La demande de la Commission européenne d’un moratoire sur la pêche des anguilles de plus de 12cm n’a pas été retenue par le conseil des ministres, mais elle a abouti à une déclaration demandant le renforcement des mesures de reconstitution de l’espèce à travers l’application des plans de gestion anguille nationaux.

Cette déclaration a été intégrée au règlement européen du 23 janvier 2018 établissant les quotas de pêche 2018 dans les eaux de l’Union européenne.

Elle indique que pour renforcer la protection de l’Anguille européenne, y compris pour la part continentale de son cycle de vie, les Etats membres devront renforcer les plans de gestion nationaux de l’anguille :

  • En réduisant la mortalité par pêche professionnelle et récréative en eau douce de 50% en 5 ans par rapport aux prélèvements de 2017. Cette réduction peut être appliquée progressivement par paliers de 15% pour les deux premières années.
  • En réduisant les autres sources de pression anthropiques d’au moins 50% en 5 ans par rapport au niveau actuel, par exemple en améliorant la libre circulation des anguilles, leurs habitats d’eau douce et en réalisant des arrêts de turbinages ou des transports vers des eaux libres à la dévalaison vers la mer des Sargasses.

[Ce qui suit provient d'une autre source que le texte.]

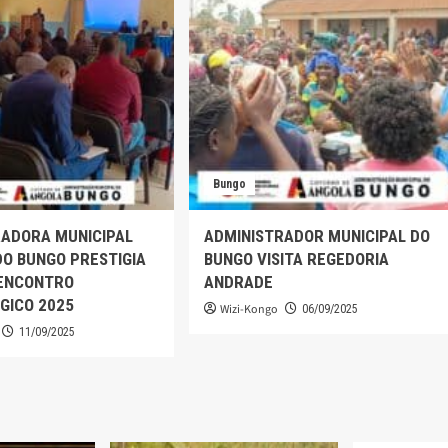
Bungo
RADORA MUNICIPAL
ADMINISTRADOR MUNICIPAL DO
O BUNGO PRESTIGIA
BUNGO VISITA REGEDORIA
 ENCONTRO
ANDRADE
GICO 2025
Wizi-Kongo
06/09/2025
11/09/2025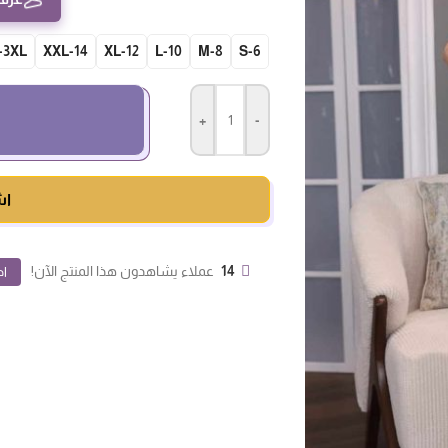
-3XL
14-XXL
12-XL
10-L
8-M
S-6
+
-
اش
14
عملاء يشاهدون هذا المنتج الآن!
اض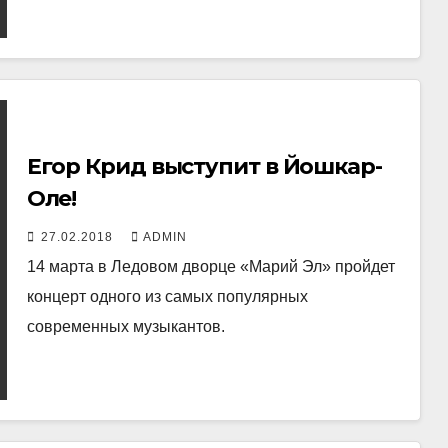
Егор Крид выступит в Йошкар-
Оле!
27.02.2018
ADMIN
14 марта в Ледовом дворце «Марий Эл» пройдет
концерт одного из самых популярных
современных музыкантов.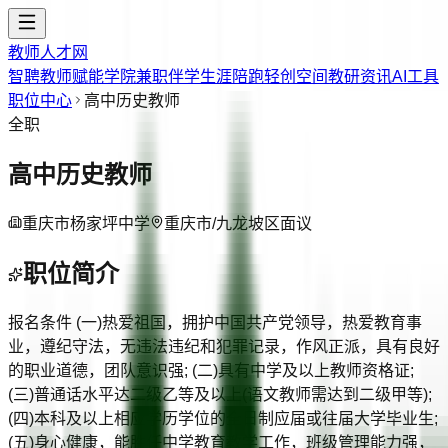
教师人才网
智聘教师
赋能学院
兼职伴学
生涯陪跑
轻创空间
教研资讯
AI工具
职位中心
高中历史教师
全职
高中历史教师
重庆市杨家坪中学
重庆市/九龙坡区
面议
职位简介
报名条件 (一)热爱祖国，拥护中国共产党领导，热爱教育事
业，遵纪守法，无违法违纪和犯罪记录，作风正派，具有良好
的职业道德，团队意识强; (二)具有中学及以上教师资格证;
(三)普通话水平达二级乙等及以上(语文教师需达到二级甲等);
(四)本科及以上相应学历学位的全日制应届或往届大学毕业生;
(五)身心健康，能胜任中学教育教学工作，班级管理能力强，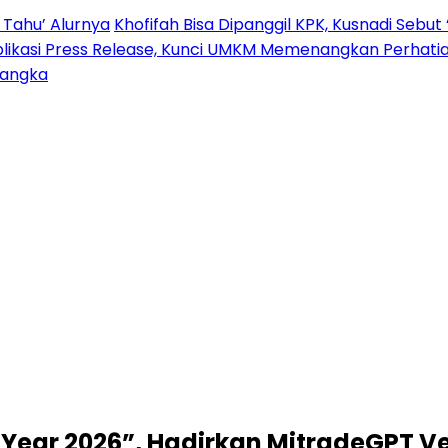
 Tahu’ Alurnya
Khofifah Bisa Dipanggil KPK, Kusnadi Sebut 
blikasi Press Release, Kunci UMKM Memenangkan Perhati
sangka
e Year 2026”, Hadirkan MitradeGPT Ve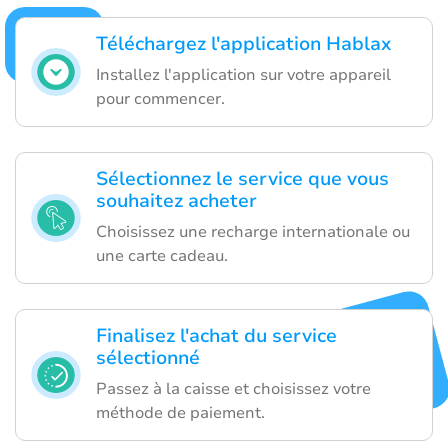
Téléchargez l'application Hablax
Installez l'application sur votre appareil
pour commencer.
Sélectionnez le service que vous
souhaitez acheter
Choisissez une recharge internationale ou
une carte cadeau.
Finalisez l'achat du service
sélectionné
Passez à la caisse et choisissez votre
méthode de paiement.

Cette réduction sera mise en oeuvre progressivement par paliers de 15% pour les deux premières années, dès le 1er janvier 2018.

Les Etats membres doivent revoir leurs programmes de transferts de civelles (repeuplement) et s’engager à ne financer sur fonds publics que les alevinages dans des habitats où la pêche professionnelle et récréative est interdite et où les autres pressions ont été réduite selon le principe précédent.

Ils doivent combattre le braconnage et le trafic illégal d’anguilles à l’aide de mesures de contrôle appropriées, pour assurer le respect de l’interdiction d’export hors de l’UE de la CITES, en mettant en oeuvre des outils pour assurer la traçabilité du commerce de l’anguille à tous les stades, que ce soit à destination de la consommation ou du repeuplement. La Commission surveillera de près la situation pour évaluer si ces progrès ont été réalisés.

Le rapportage prévu pour juin 2018 sur l’avancement de leur plan de gestion doit inclure les mesures déjà mises en oeuvre pour respecter les objectifs ci-dessus. Les rapports seront soumis à une évaluation externe pour valider leur précision, la pertinence des données fournies et leur mode de calcul, afin d’assurer une évaluation équitable.

La Commission démarrera une évaluation externe de la réglementation européenne de l’anguille dès 2018 pour mesurer son efficacité et sa contribution à la reconstitution de l’espèce et envisager une possible révision.